キノコは種類に関係なく、どれも不溶性の食物繊維が豊富なのだ。噛み応えがあり早食いの防止にもなる。たんぱくな味わいで料理を選ばず、いろいろな料理に仕えるのである。
不溶性の食べ物は水に溶けにくい。水分や老廃物などを吸着し、便のカサを増すのだ。
腸の刺激とぜん道運動を活発化し、排便も促すのである。
キノコの他におからやタケノコ、豆類や切り干し大根なども不溶性だ。
「どうしたのだ。お主の執事が持ってきた手紙に何か書いてあったのか」
筋肉仙人チアオが訪ねた。キノコ鍋の準備はチアオの孫娘、レイカが行っている。
「……アンプリュダン伯爵の次男がハクメタケを食べて死んだそうです」
「ハクメタケだと? あれは食べてもすぐに吐き出せば問題ないはずじゃ。なぜ死んでしまったのか」
「……どうやら医者のせいみたいです」
手紙の主はヤムタユ家の執事スティーブだ。彼は領内に住むシャンユエ一族から周囲の領地から情報を集めている。
ズッシーオの父親ディーノは、情報を重要視していた。シャンユエ一族は獣のような身体能力と潜入能力を利用して、各地で情報を収集し、それをヤムタユ家に送っていた。
ズッシーオは月に一度、スティーブから情報を渡される。それをよく読んで吟味し、支持を出しているのだ。

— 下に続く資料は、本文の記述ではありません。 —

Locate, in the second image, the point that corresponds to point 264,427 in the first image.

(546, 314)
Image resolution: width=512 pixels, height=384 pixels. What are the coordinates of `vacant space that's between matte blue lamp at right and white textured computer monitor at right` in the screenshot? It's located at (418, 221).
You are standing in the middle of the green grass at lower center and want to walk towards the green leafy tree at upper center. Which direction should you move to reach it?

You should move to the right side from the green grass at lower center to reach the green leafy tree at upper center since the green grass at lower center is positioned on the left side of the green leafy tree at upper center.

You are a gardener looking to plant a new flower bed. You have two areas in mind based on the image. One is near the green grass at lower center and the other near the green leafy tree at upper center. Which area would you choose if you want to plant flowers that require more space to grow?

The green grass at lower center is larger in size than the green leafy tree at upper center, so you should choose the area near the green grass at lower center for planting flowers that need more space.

フォルスのことは知っていた。やたらと野蛮で略奪が大好きな男だと聞く。ズッシーオは毒キノコを食べさせて、しばらくは身動きできないように指令を出した。
ところが斜め上な展開で終わったのだ。
「医者は、フォルスの食べたハクメタケを吐き出させなかったそうです。食べ物を吐くことは太陽の女神の恵みを否定するからだと。代わりにすりつぶした薬草を大量に食べさせられたそうです。毒と薬で相殺させるためだとか」
「なんとも非常識じゃな。わしでも毒キノコを食べたら、すぐ吐き出させるのにのう」
「それから水を一切飲ませなかったそうです。下痢には水分が必要なのに、医者はフォルスが水を求めても一滴も飲ませなかったのです。さらに……」
ズッシーオは重い表情になった。チアオは嫌な予感がしたが、訪ねずにはいられなかった。

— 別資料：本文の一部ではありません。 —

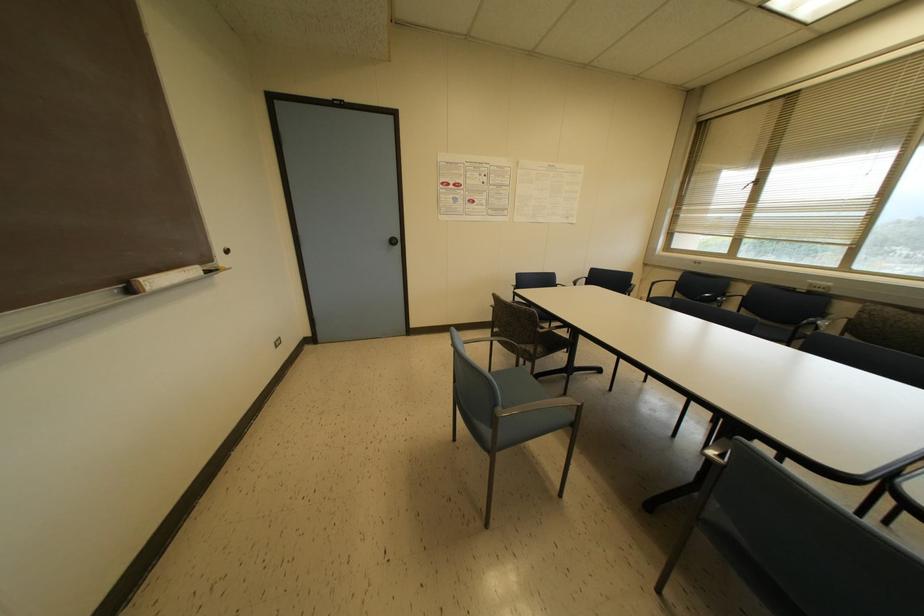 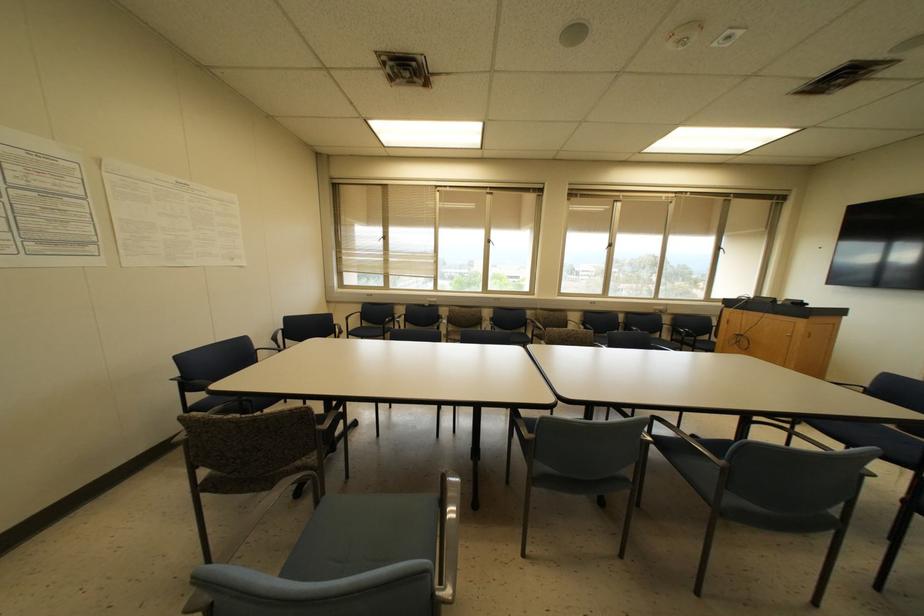 Find the pixel in the second image that matches (x=494, y=405) in the first image.

(432, 594)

「最後は瀉血したそうです。身体の悪い血を出すためだとか」
それが止めとなった。食中毒で苦しむ患者を徹底的に苦しめている形になっている。
フォルスは苦悶の表情を浮かべたまま、やつれて死んだという。
周りの人間は何故止めなかったのか。医者は古くからアンプリュダン家の主治医を務めており、絶対の自信を持っていた。
さらに伯爵も昔瀉血で健康を取り戻したと錯覚しており、瀉血を推奨していたのだ。
そしてやりきれないことに、他の男たちは全員助かった。
胃の中のものをすべて吐き出し、薬草を煎じたものを飲んだのだ。フォルスの兄が王都で習ったことを実践したのである。

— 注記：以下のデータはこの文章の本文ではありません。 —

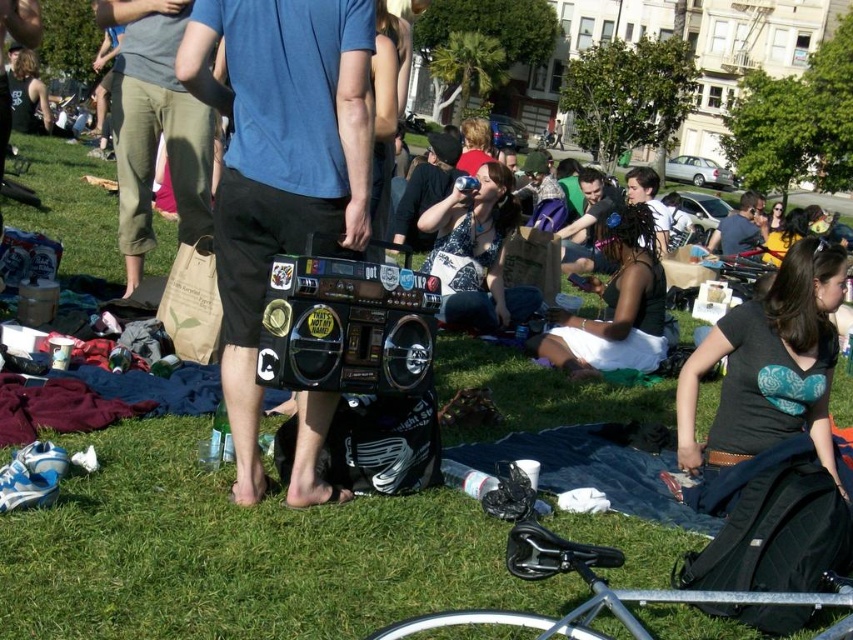 Question: Which of the following is the closest to the observer?

Choices:
 (A) blue cotton shirt at center
 (B) white lace dress at center

Answer: (A)

Question: Observing the image, what is the correct spatial positioning of silver metallic bicycle at lower center in reference to white lace dress at center?

Choices:
 (A) left
 (B) right

Answer: (A)

Question: In this image, where is matte black boombox at center located relative to shiny black boombox at center?

Choices:
 (A) left
 (B) right

Answer: (A)

Question: Can you confirm if matte black boombox at center is positioned to the left of matte purple shirt at center?

Choices:
 (A) no
 (B) yes

Answer: (B)

Question: Which point is closer to the camera?

Choices:
 (A) click(x=228, y=166)
 (B) click(x=714, y=452)
 (C) click(x=590, y=176)

Answer: (A)

Question: Which point is farther to the camera?

Choices:
 (A) blue cotton shirt at center
 (B) matte black boombox at center
 (C) black matte shirt at center
 (D) matte purple shirt at center

Answer: (D) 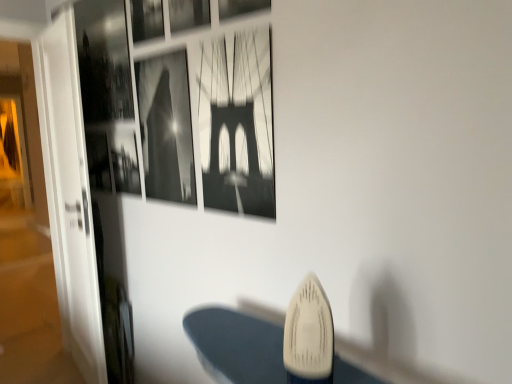 Question: From the image's perspective, is metallic silver picture frame at upper center, which appears as the 1th picture frame when viewed from the right, over transparent glass door at left?

Choices:
 (A) yes
 (B) no

Answer: (A)

Question: From a real-world perspective, is metallic silver picture frame at upper center, which appears as the 1th picture frame when viewed from the right, physically below transparent glass door at left?

Choices:
 (A) no
 (B) yes

Answer: (A)

Question: Is metallic silver picture frame at upper center, which appears as the 1th picture frame when viewed from the right, wider than transparent glass door at left?

Choices:
 (A) no
 (B) yes

Answer: (A)

Question: Could you tell me if metallic silver picture frame at upper center, the 5th picture frame viewed from the left, is facing transparent glass door at left?

Choices:
 (A) no
 (B) yes

Answer: (A)

Question: Is metallic silver picture frame at upper center, the 5th picture frame viewed from the left, shorter than transparent glass door at left?

Choices:
 (A) yes
 (B) no

Answer: (A)

Question: Is metallic silver picture frame at upper center, which appears as the 1th picture frame when viewed from the right, turned away from transparent glass door at left?

Choices:
 (A) no
 (B) yes

Answer: (A)

Question: From a real-world perspective, is metallic silver picture frame at upper center, which ranks as the third picture frame in left-to-right order, under transparent glass door at left?

Choices:
 (A) no
 (B) yes

Answer: (A)

Question: Does metallic silver picture frame at upper center, which ranks as the third picture frame in left-to-right order, have a larger size compared to transparent glass door at left?

Choices:
 (A) no
 (B) yes

Answer: (A)

Question: Does metallic silver picture frame at upper center, the 3th picture frame when ordered from right to left, turn towards transparent glass door at left?

Choices:
 (A) no
 (B) yes

Answer: (A)

Question: Can you see metallic silver picture frame at upper center, the 3th picture frame when ordered from right to left, touching transparent glass door at left?

Choices:
 (A) no
 (B) yes

Answer: (A)

Question: Does metallic silver picture frame at upper center, which ranks as the third picture frame in left-to-right order, have a smaller size compared to transparent glass door at left?

Choices:
 (A) yes
 (B) no

Answer: (A)

Question: From the image's perspective, would you say metallic silver picture frame at upper center, the 3th picture frame when ordered from right to left, is shown under transparent glass door at left?

Choices:
 (A) no
 (B) yes

Answer: (A)

Question: From the image's perspective, is black paper at center, marked as the fourth picture frame in a left-to-right arrangement, located above metallic silver picture frame at upper center, which ranks as the third picture frame in left-to-right order?

Choices:
 (A) no
 (B) yes

Answer: (A) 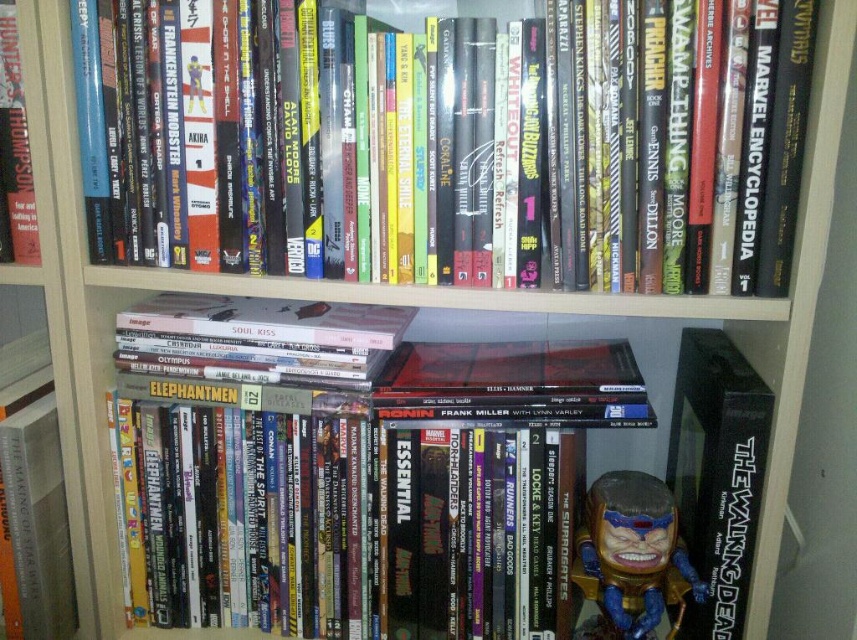 Question: From the image, what is the correct spatial relationship of hardcover books at upper center in relation to black matte book at center?

Choices:
 (A) above
 (B) below

Answer: (A)

Question: Can you confirm if black matte book at center is positioned above shiny metallic figure at center?

Choices:
 (A) no
 (B) yes

Answer: (B)

Question: Which point is closer to the camera?

Choices:
 (A) hardcover book at left
 (B) black matte book at center
 (C) hardcover books at upper center

Answer: (C)

Question: Which point is farther from the camera taking this photo?

Choices:
 (A) (739, 481)
 (B) (634, 531)
 (C) (16, 212)
 (D) (478, 38)

Answer: (C)

Question: Can you confirm if black matte book at center is thinner than shiny metallic figure at center?

Choices:
 (A) no
 (B) yes

Answer: (B)

Question: Which object is positioned farthest from the shiny metallic figure at center?

Choices:
 (A) hardcover books at upper center
 (B) black matte book at center
 (C) hardcover book at left

Answer: (C) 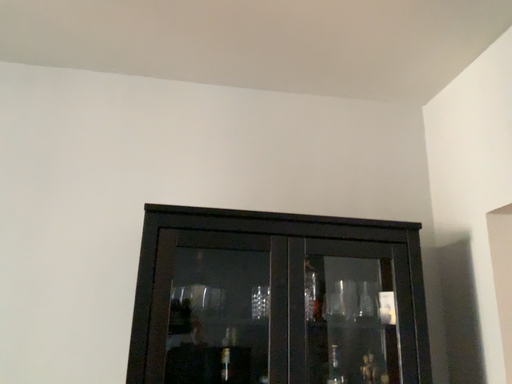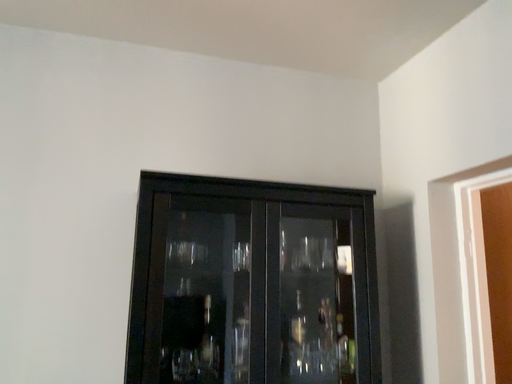 Question: How did the camera likely rotate when shooting the video?

Choices:
 (A) rotated downward
 (B) rotated upward

Answer: (A) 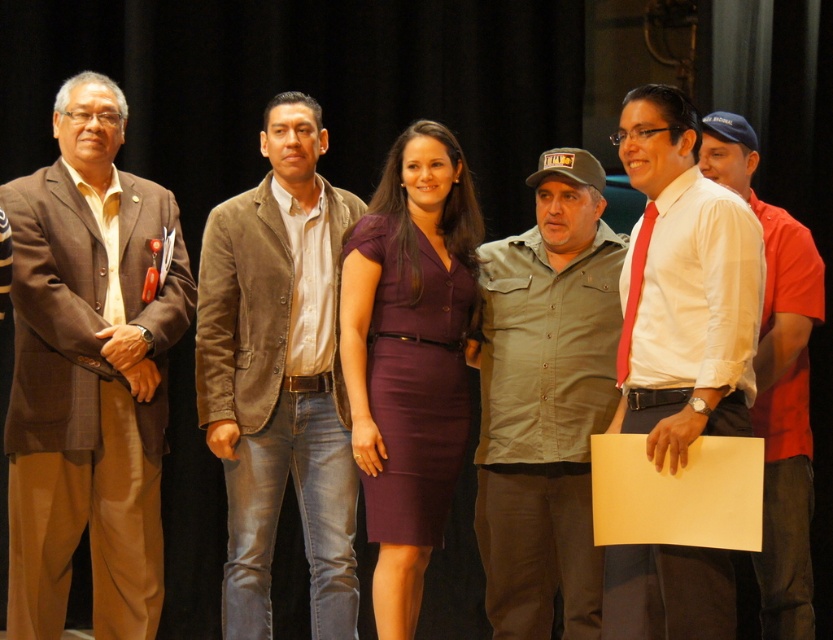 Question: Which object appears farthest from the camera in this image?

Choices:
 (A) purple matte dress at center
 (B) suede jacket at center

Answer: (B)

Question: Which point is farther to the camera?

Choices:
 (A) white shirt at right
 (B) brown leather jacket at left

Answer: (B)

Question: Does white smooth shirt at center appear over purple matte dress at center?

Choices:
 (A) yes
 (B) no

Answer: (A)

Question: Is white smooth shirt at center to the left of white shirt at right from the viewer's perspective?

Choices:
 (A) no
 (B) yes

Answer: (B)

Question: Among these objects, which one is farthest from the camera?

Choices:
 (A) suede jacket at center
 (B) khaki button-up shirt at center

Answer: (A)

Question: In this image, where is suede jacket at center located relative to khaki button-up shirt at center?

Choices:
 (A) above
 (B) below

Answer: (A)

結果、伯爵は怒り狂った。愛する息子が死んで息子の仲間が生き残ったのだ。
最初は彼らを殺そうとした。フォルスに殉死させようとしたのだ。それを兄が立ちはだかり、剣を振るって首を飛ばしたのだ。こうして兄は伯爵家を継いだのである。
「なんともいえない話だな……」
「私としてはフォルスをおとなしくさせればよかったのです。それが無知な医者によって殺され、アンプリュダン伯爵は逆上した挙句、長男に殺された。ここまでひどい結果になるとは思いもよりませんでした……」
ズッシーオは気分が重くなった。シャンユエ一族に命じたとはいえ、アンプリュダン伯爵とその次男を死なせる気はなかったのだ。
ちなみにハクメタケを持ってきたのがシャンユエ一族の一員だ。彼は自身をフォルスの仲間と思い込むことにより、仲間たちと同化したのである。
たとえフォルスが名前を思い出せなくても、忘れているだけだと気にも留めなかったのだ。
「忘れるがよい。これはお前さんが意図した結果ではないのだからな。さあ、夕食を食べようではないか。エノキダケにシメジと食べられるキノコしか入っておらんぞ」
その日のキノコ鍋は美味だったことを付け加えておこう。
フォルスはフランス語で力強さを意味し、アンプリュダンは無謀を意味します。